Speech Synthesizer

Ever thought it could be fun to make your robot speak but don't want to pay for all those expensive chips?

Well now you can.

I will show you how to do it all in software - with a few extra bits of hardware for the loudspeaker amplifier.

 

We need to break this project down into three fundemental areas:

1 - The speech software

2 - To use the same processor, or not, as the rest of your code

3 - The different outputs and any electronics required.

 

Lets go...

 

1 - The speech software

Download the attached file....

 

 

The software currently requires about 12k of flash (program) memory and 500 bytes of sram.

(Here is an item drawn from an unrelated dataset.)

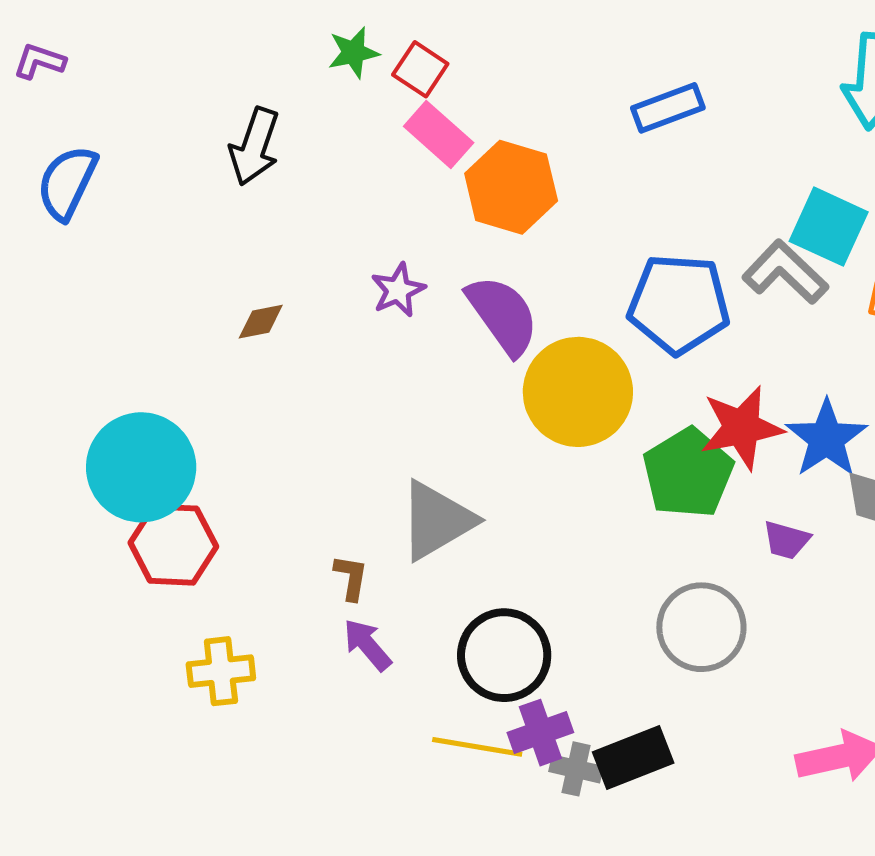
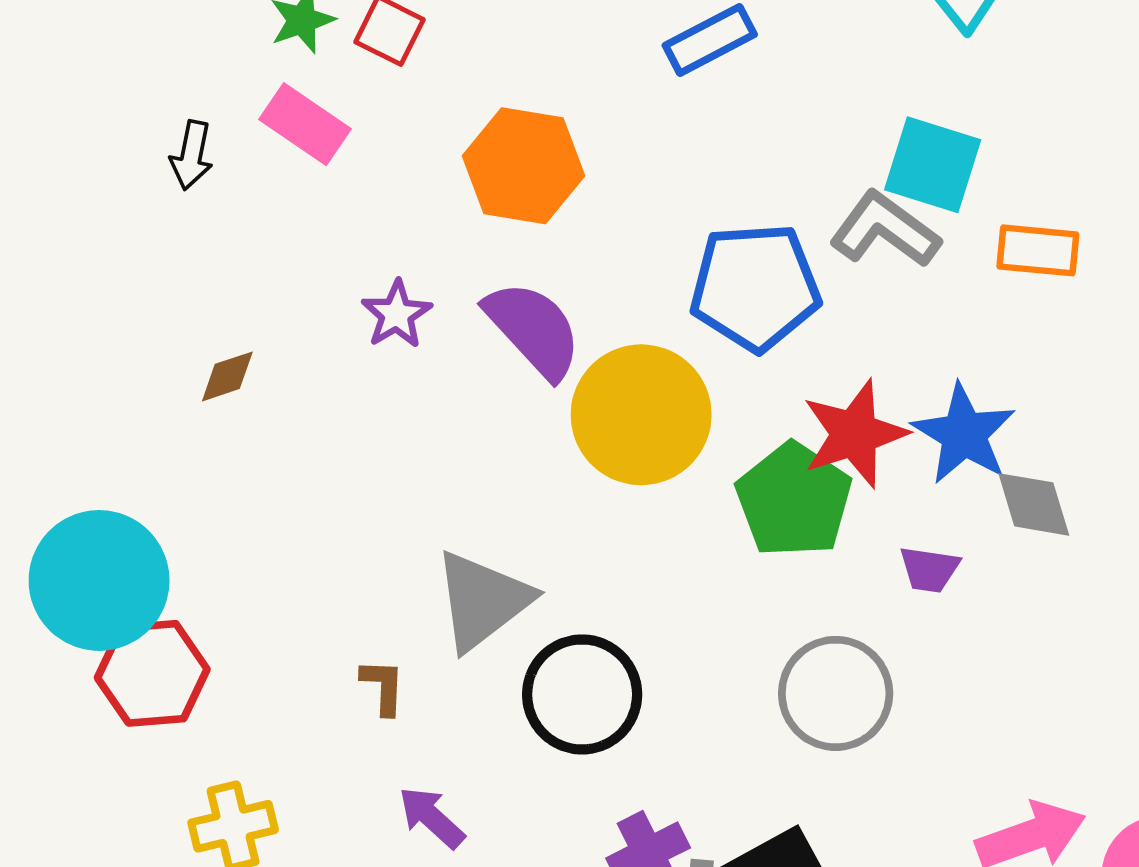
pink rectangle: (439, 134) -> (305, 124), moved
black arrow: (254, 147) -> (191, 155), size x0.7
purple arrow: (367, 645) -> (432, 817), moved
black circle: (504, 655) -> (582, 694), moved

This means that it is too big to load into an ATMega8 as per the standard $50 robot. But 'fear not' - see later for several deployment options.

 

The speech software is broken down into several files.

 

core.c - This contains all the code to generate speech either from English text or from a list of phonemes. Don't worry if you dont understand what this means yet - just think of it as the code that does the hard work! You should never need to modify this code. Those 'hackers' amongst us will find this the most 'interesting' as this is the file that 'does speech'. If you define a variable called _LOG_ then the system will output some information about the 'sounds' it is creating. On an AVR platform this is sent out via the UART and on a Windows system it is sent out via 'stdout'. This is mainly meant for me when debugging since the time outputing all this info will make the speech un-intelligble.

 

english.h - This contains two vocabulories. One to help convert English text into phonemes, and another to convert phonemes into the list of their primitive sounds. This file is mainly made up of constant string definitions but looks a bit of a mess - this is due to how you need to write stuff on microcontrollers for the fixed strings to be stored in program memory. A new file, say called 'french.h', could be created to help produce a 'French speech synthesizer' without changing the rest of the code. I'll worry about doing that later - my French ain't great !! You should never need to modify this file - but, if you do, then ask me about the syntax of the dictionaries as they have some 'clever bits'.

 

buffer.*, uart.*, rprintf.* - These files are just copied from AVRlib and are used to access the UART for user intervention.

 

speech.c - This is where your main program is executed and is purposely kept small. On an AVR platform it will just wait to receive some text (via the UART) ended in a carriage and/or line feed. This text input is echoed back over the UART. Once a carriage return / line feed has been received then it will attempt to speak the preceeding text. On a non-AVR platform it will create a file to save the details of the speech synthesis. If this is a new 'sentence' then it will create a file in the newly created 'ref' folder. But if the 'ref' folder already contains a file for this sentence then it will create a new file in the 'test' folder and then compare its contents with that in the 'ref' folder. This is basically a test suite - where I can make changes to the code and verify if the software is still trying to do the same thing (ie I haven't messed it up!!).

 

 

 


The source code for the TextToSpeech synthesizer is the exclusive copyright of Clive Webster (Webbot) whose contact details are registered on this site. The source code is made available to individual hobbyists for their own use. These users are allowed to freely modify the source code for their own use but are forbidden from publishing any versions of the software to anyone else in any form including, but not exclusively,:

 

1. Human readable source files via any means,

2. Compiled code via Programmed integrated circuits or any other means,

 

without the express permission of the original author. Attempts to publish this code for individual or commercial profit will be treated as a violation of these terms.


 

2 - Same processor or not?

The speech synthesizer requires around 12k flash memory, and 500 bytes of SRAM memory.

 

This is bigger than an ATMega8 - what do I do?

 

If your main controller is small (ATMega8 etc) and cannot cope with all of the extra demands specified above then you will have no option but to put the speech synthesiser onto another 'board'. As mentioned later, this can be a cut-down $50 robot board with an ATMega168. All you need to do is to create a link to it via the UART so that you can ask it what to say via the serial link.

 

If you are using an ATMega32, say, then you may have enough space to link the code in alongside your own code, in which case you can call the functions, mentioned later, directly. e.g.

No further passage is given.